BEGIN SOURCE MATERIAL

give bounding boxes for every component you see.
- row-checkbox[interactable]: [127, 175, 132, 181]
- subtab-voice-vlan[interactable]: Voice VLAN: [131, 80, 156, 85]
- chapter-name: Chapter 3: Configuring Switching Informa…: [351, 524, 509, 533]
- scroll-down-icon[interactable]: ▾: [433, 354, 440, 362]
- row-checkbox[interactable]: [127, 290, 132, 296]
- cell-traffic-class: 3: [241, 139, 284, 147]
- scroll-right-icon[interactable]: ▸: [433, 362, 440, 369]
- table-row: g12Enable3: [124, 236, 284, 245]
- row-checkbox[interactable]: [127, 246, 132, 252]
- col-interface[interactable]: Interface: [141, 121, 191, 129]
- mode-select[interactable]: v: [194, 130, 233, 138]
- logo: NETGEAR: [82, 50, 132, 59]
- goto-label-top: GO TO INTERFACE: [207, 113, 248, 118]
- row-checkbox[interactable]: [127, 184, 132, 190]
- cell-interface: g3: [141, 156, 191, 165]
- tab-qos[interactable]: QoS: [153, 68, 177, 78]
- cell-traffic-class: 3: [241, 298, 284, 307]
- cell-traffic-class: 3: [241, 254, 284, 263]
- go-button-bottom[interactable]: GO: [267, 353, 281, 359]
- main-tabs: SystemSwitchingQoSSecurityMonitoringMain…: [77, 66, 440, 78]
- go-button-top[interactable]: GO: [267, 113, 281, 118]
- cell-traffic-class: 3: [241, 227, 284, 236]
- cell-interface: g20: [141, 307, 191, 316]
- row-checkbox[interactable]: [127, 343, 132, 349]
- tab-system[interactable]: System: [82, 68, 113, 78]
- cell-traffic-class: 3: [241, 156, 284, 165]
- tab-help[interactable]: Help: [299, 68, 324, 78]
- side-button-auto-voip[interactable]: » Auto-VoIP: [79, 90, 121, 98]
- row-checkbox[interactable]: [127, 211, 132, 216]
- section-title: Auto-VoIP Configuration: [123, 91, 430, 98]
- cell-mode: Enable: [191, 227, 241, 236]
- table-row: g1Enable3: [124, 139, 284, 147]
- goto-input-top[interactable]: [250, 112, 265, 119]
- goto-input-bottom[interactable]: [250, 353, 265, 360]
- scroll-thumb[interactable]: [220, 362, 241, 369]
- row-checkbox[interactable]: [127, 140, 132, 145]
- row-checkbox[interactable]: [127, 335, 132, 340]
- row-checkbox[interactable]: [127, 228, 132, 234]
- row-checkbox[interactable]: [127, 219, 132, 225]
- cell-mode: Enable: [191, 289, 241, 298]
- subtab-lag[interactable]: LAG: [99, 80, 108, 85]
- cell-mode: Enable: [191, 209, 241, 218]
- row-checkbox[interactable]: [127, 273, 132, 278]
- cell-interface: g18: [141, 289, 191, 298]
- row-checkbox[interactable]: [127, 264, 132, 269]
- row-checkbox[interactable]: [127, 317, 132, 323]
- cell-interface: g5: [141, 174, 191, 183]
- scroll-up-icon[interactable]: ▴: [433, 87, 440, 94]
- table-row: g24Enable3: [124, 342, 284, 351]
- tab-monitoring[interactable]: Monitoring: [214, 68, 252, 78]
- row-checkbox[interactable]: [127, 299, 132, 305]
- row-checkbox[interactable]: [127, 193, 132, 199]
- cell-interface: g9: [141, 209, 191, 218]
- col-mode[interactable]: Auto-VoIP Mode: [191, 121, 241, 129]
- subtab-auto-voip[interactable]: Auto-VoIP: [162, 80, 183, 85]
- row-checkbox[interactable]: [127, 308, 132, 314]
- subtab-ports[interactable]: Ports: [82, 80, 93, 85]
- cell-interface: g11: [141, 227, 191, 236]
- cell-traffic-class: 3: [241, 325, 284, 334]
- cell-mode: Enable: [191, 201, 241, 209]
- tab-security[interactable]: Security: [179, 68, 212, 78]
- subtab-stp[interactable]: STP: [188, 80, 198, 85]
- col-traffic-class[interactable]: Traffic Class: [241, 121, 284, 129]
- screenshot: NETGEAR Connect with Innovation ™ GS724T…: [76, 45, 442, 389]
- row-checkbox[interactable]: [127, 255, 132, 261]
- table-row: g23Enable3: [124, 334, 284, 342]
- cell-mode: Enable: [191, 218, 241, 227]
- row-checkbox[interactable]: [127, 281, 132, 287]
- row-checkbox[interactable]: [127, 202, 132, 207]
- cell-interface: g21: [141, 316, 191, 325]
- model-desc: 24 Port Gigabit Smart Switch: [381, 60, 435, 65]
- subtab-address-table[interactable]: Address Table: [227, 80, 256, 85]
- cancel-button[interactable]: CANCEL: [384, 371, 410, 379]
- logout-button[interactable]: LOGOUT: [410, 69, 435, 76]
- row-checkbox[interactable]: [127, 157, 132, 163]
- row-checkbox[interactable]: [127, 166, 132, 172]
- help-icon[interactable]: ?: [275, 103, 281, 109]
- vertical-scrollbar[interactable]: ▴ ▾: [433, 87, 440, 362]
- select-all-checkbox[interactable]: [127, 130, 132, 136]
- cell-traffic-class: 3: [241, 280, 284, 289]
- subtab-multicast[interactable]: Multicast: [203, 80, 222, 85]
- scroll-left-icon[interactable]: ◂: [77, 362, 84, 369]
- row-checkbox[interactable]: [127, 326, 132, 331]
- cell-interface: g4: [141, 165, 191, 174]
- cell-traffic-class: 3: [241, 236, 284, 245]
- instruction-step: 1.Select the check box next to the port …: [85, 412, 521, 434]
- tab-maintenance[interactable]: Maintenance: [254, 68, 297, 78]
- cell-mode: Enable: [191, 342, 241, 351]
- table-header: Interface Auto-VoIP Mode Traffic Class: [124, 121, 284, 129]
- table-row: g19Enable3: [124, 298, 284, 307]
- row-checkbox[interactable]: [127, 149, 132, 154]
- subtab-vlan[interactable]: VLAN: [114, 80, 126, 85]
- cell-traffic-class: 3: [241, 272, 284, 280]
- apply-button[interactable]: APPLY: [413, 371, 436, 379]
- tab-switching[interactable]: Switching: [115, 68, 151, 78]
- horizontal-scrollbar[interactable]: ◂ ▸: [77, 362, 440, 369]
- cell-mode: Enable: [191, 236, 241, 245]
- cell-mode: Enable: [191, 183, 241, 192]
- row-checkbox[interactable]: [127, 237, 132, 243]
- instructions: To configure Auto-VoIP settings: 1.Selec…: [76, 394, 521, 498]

END SOURCE MATERIAL

## PROMPT
Line by line, transcribe the data exactly.

## EXERCISE SOLUTION
give bounding boxes for every component you see.
- row-checkbox[interactable]: [127, 175, 132, 181]
- subtab-voice-vlan[interactable]: Voice VLAN: [131, 80, 156, 85]
- chapter-name: Chapter 3: Configuring Switching Informa…: [351, 524, 509, 533]
- scroll-down-icon[interactable]: ▾: [433, 354, 440, 362]
- row-checkbox[interactable]: [127, 290, 132, 296]
- cell-traffic-class: 3: [241, 139, 284, 147]
- scroll-right-icon[interactable]: ▸: [433, 362, 440, 369]
- table-row: g12Enable3: [124, 236, 284, 245]
- row-checkbox[interactable]: [127, 246, 132, 252]
- col-interface[interactable]: Interface: [141, 121, 191, 129]
- mode-select[interactable]: v: [194, 130, 233, 138]
- logo: NETGEAR: [82, 50, 132, 59]
- goto-label-top: GO TO INTERFACE: [207, 113, 248, 118]
- row-checkbox[interactable]: [127, 184, 132, 190]
- cell-interface: g3: [141, 156, 191, 165]
- tab-qos[interactable]: QoS: [153, 68, 177, 78]
- cell-traffic-class: 3: [241, 298, 284, 307]
- cell-traffic-class: 3: [241, 254, 284, 263]
- go-button-bottom[interactable]: GO: [267, 353, 281, 359]
- main-tabs: SystemSwitchingQoSSecurityMonitoringMain…: [77, 66, 440, 78]
- go-button-top[interactable]: GO: [267, 113, 281, 118]
- cell-traffic-class: 3: [241, 227, 284, 236]
- cell-interface: g20: [141, 307, 191, 316]
- row-checkbox[interactable]: [127, 343, 132, 349]
- tab-system[interactable]: System: [82, 68, 113, 78]
- cell-traffic-class: 3: [241, 156, 284, 165]
- tab-help[interactable]: Help: [299, 68, 324, 78]
- side-button-auto-voip[interactable]: » Auto-VoIP: [79, 90, 121, 98]
- row-checkbox[interactable]: [127, 211, 132, 216]
- section-title: Auto-VoIP Configuration: [123, 91, 430, 98]
- cell-mode: Enable: [191, 227, 241, 236]
- table-row: g1Enable3: [124, 139, 284, 147]
- goto-input-top[interactable]: [250, 112, 265, 119]
- goto-input-bottom[interactable]: [250, 353, 265, 360]
- scroll-thumb[interactable]: [220, 362, 241, 369]
- row-checkbox[interactable]: [127, 140, 132, 145]
- row-checkbox[interactable]: [127, 335, 132, 340]
- row-checkbox[interactable]: [127, 228, 132, 234]
- row-checkbox[interactable]: [127, 219, 132, 225]
- cell-mode: Enable: [191, 289, 241, 298]
- subtab-lag[interactable]: LAG: [99, 80, 108, 85]
- cell-mode: Enable: [191, 209, 241, 218]
- row-checkbox[interactable]: [127, 273, 132, 278]
- cell-interface: g18: [141, 289, 191, 298]
- row-checkbox[interactable]: [127, 264, 132, 269]
- row-checkbox[interactable]: [127, 317, 132, 323]
- cell-interface: g5: [141, 174, 191, 183]
- scroll-up-icon[interactable]: ▴: [433, 87, 440, 94]
- table-row: g24Enable3: [124, 342, 284, 351]
- tab-monitoring[interactable]: Monitoring: [214, 68, 252, 78]
- row-checkbox[interactable]: [127, 299, 132, 305]
- row-checkbox[interactable]: [127, 193, 132, 199]
- cell-interface: g9: [141, 209, 191, 218]
- col-mode[interactable]: Auto-VoIP Mode: [191, 121, 241, 129]
- subtab-auto-voip[interactable]: Auto-VoIP: [162, 80, 183, 85]
- row-checkbox[interactable]: [127, 308, 132, 314]
- subtab-ports[interactable]: Ports: [82, 80, 93, 85]
- cell-interface: g11: [141, 227, 191, 236]
- cell-traffic-class: 3: [241, 325, 284, 334]
- cell-mode: Enable: [191, 201, 241, 209]
- tab-security[interactable]: Security: [179, 68, 212, 78]
- subtab-stp[interactable]: STP: [188, 80, 198, 85]
- col-traffic-class[interactable]: Traffic Class: [241, 121, 284, 129]
- screenshot: NETGEAR Connect with Innovation ™ GS724T…: [76, 45, 442, 389]
- row-checkbox[interactable]: [127, 255, 132, 261]
- table-row: g23Enable3: [124, 334, 284, 342]
- cell-mode: Enable: [191, 218, 241, 227]
- row-checkbox[interactable]: [127, 281, 132, 287]
- row-checkbox[interactable]: [127, 202, 132, 207]
- cell-interface: g21: [141, 316, 191, 325]
- model-desc: 24 Port Gigabit Smart Switch: [381, 60, 435, 65]
- subtab-address-table[interactable]: Address Table: [227, 80, 256, 85]
- cancel-button[interactable]: CANCEL: [384, 371, 410, 379]
- logout-button[interactable]: LOGOUT: [410, 69, 435, 76]
- row-checkbox[interactable]: [127, 157, 132, 163]
- row-checkbox[interactable]: [127, 166, 132, 172]
- help-icon[interactable]: ?: [275, 103, 281, 109]
- vertical-scrollbar[interactable]: ▴ ▾: [433, 87, 440, 362]
- select-all-checkbox[interactable]: [127, 130, 132, 136]
- cell-traffic-class: 3: [241, 280, 284, 289]
- subtab-multicast[interactable]: Multicast: [203, 80, 222, 85]
- scroll-left-icon[interactable]: ◂: [77, 362, 84, 369]
- row-checkbox[interactable]: [127, 326, 132, 331]
- cell-interface: g4: [141, 165, 191, 174]
- cell-traffic-class: 3: [241, 236, 284, 245]
- instruction-step: 1.Select the check box next to the port …: [85, 412, 521, 434]
- tab-maintenance[interactable]: Maintenance: [254, 68, 297, 78]
- cell-mode: Enable: [191, 342, 241, 351]
- table-header: Interface Auto-VoIP Mode Traffic Class: [124, 121, 284, 129]
- table-row: g19Enable3: [124, 298, 284, 307]
- row-checkbox[interactable]: [127, 149, 132, 154]
- subtab-vlan[interactable]: VLAN: [114, 80, 126, 85]
- cell-traffic-class: 3: [241, 272, 284, 280]
- apply-button[interactable]: APPLY: [413, 371, 436, 379]
- tab-switching[interactable]: Switching: [115, 68, 151, 78]
- horizontal-scrollbar[interactable]: ◂ ▸: [77, 362, 440, 369]
- cell-mode: Enable: [191, 236, 241, 245]
- cell-mode: Enable: [191, 183, 241, 192]
- row-checkbox[interactable]: [127, 237, 132, 243]
- instructions: To configure Auto-VoIP settings: 1.Selec…: [76, 394, 521, 498]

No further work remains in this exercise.